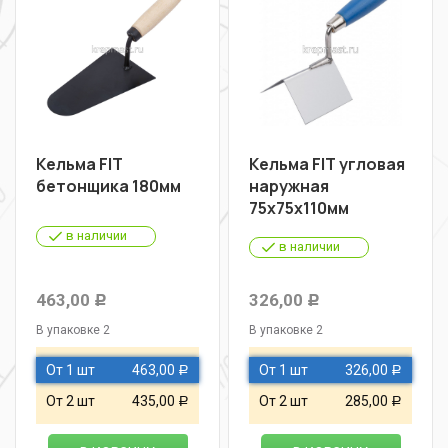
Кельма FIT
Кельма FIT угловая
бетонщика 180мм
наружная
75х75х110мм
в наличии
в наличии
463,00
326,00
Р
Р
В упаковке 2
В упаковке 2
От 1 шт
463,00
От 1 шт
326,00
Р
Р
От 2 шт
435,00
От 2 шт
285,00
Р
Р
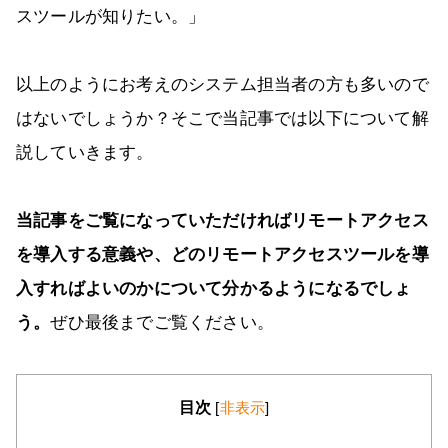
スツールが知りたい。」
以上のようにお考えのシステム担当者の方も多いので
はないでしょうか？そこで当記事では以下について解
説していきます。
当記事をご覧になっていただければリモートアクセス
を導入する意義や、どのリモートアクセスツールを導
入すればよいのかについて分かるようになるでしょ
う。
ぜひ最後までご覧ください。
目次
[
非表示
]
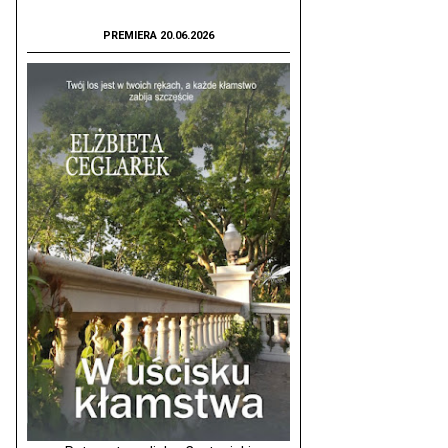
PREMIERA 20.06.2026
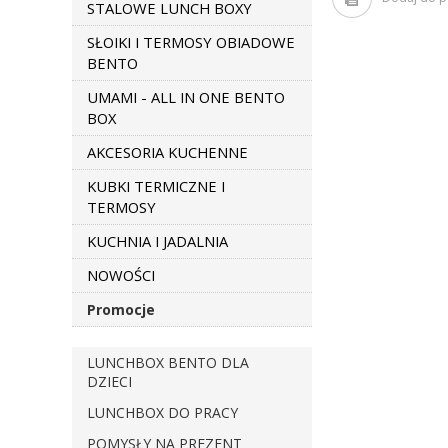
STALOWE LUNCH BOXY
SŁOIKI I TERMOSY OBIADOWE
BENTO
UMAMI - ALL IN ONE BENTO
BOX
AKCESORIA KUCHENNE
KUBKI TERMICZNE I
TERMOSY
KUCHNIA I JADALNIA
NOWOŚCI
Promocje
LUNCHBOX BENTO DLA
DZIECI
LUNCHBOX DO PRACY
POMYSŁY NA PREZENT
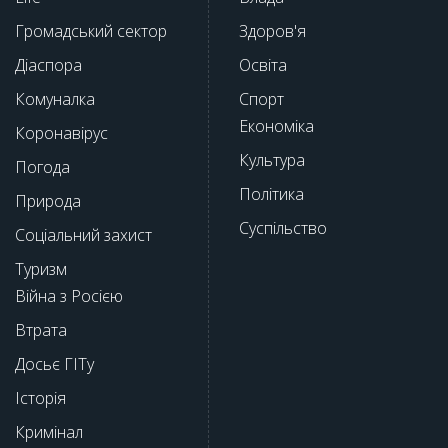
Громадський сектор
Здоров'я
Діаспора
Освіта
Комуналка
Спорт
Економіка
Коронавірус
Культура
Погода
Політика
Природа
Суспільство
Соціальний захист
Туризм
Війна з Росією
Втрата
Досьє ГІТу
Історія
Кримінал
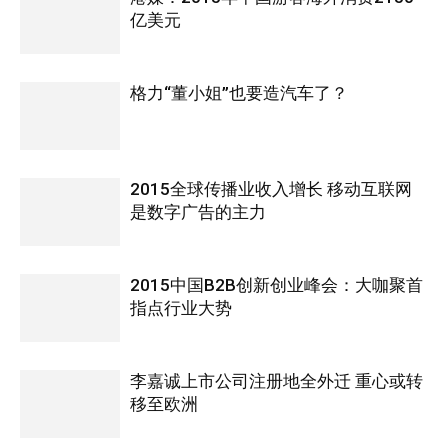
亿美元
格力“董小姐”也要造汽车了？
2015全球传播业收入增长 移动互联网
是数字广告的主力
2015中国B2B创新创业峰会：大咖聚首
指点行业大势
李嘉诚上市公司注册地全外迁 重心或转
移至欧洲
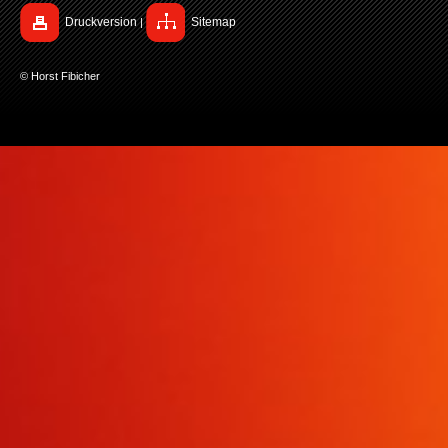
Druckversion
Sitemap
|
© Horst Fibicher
...
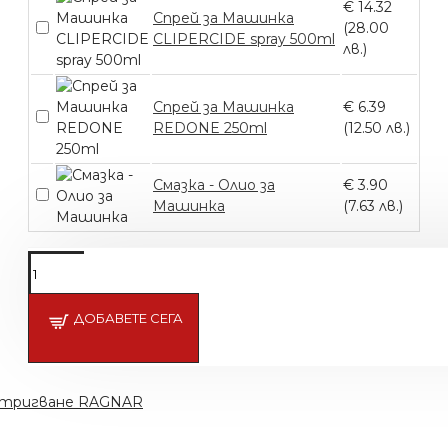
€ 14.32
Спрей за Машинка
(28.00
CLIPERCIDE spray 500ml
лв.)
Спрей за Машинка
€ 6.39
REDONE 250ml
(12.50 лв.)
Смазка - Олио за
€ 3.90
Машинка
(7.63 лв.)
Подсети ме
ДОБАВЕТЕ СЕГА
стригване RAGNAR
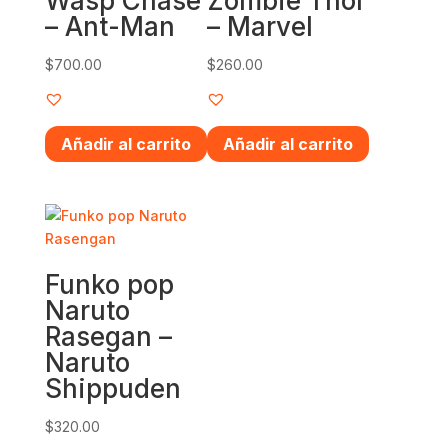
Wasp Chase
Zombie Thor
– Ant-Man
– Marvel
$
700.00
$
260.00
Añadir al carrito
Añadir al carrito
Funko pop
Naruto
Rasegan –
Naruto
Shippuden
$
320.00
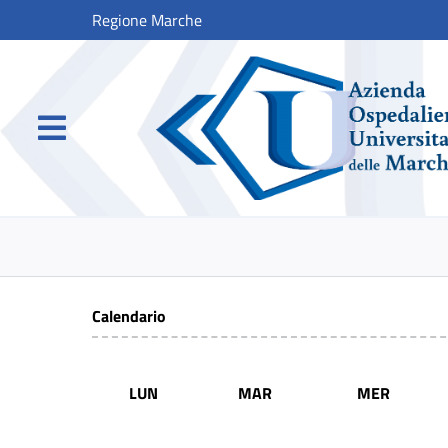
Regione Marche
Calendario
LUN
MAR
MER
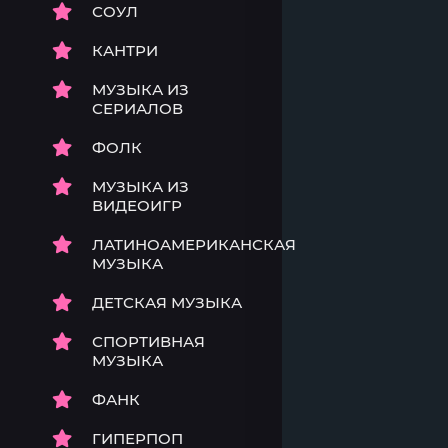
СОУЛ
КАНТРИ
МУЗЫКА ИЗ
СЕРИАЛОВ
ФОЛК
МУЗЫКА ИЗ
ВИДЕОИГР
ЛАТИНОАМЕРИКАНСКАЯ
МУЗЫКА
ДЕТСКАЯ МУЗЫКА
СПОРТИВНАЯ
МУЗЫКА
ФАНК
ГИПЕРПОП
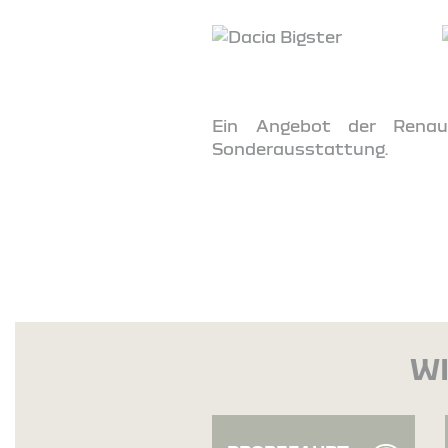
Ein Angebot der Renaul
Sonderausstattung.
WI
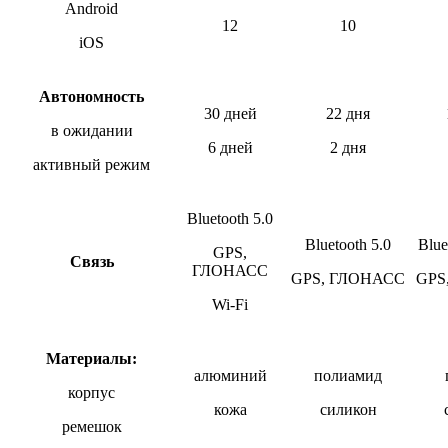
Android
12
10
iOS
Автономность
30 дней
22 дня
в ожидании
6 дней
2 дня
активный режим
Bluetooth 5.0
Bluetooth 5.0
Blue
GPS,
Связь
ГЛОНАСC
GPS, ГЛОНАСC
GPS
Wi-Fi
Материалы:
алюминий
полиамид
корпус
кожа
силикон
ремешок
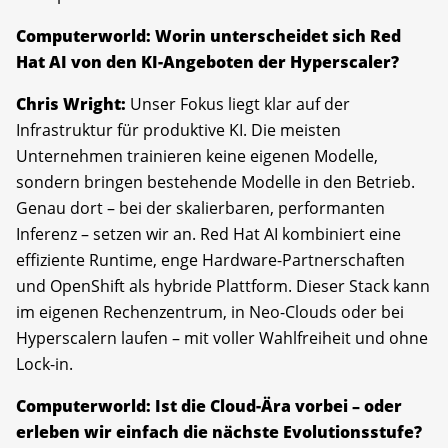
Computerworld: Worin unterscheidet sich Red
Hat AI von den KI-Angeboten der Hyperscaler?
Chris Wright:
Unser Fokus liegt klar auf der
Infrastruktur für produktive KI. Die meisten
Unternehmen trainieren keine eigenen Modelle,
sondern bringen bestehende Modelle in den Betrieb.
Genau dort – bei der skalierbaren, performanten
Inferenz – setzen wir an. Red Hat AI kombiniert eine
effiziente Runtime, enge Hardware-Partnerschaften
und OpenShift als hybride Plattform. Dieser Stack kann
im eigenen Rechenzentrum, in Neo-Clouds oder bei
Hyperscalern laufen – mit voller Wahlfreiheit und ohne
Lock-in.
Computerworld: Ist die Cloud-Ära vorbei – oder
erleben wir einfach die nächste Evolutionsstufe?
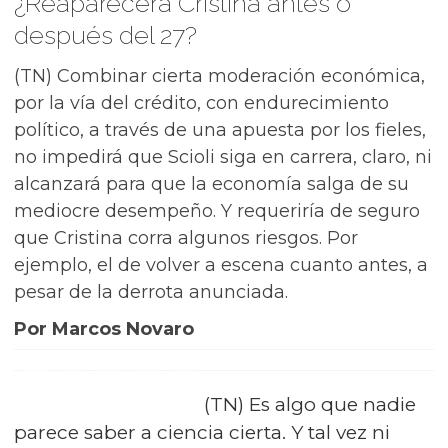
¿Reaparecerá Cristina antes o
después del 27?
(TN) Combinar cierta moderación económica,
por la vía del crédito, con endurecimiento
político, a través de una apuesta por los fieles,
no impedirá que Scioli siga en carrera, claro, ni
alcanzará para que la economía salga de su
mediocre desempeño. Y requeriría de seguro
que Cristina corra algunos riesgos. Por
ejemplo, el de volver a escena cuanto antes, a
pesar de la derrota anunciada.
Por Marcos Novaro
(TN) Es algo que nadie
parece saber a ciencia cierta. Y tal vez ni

What the task requires » Please return the lines above that run from the line containing "alcanzará para que la economía salga de su" to the line containing "parece saber a ciencia cierta. Y tal vez ni", inclusive, exactly and with no other lines.

Expected answer »
alcanzará para que la economía salga de su
mediocre desempeño. Y requeriría de seguro
que Cristina corra algunos riesgos. Por
ejemplo, el de volver a escena cuanto antes, a
pesar de la derrota anunciada.
Por Marcos Novaro
(TN) Es algo que nadie
parece saber a ciencia cierta. Y tal vez ni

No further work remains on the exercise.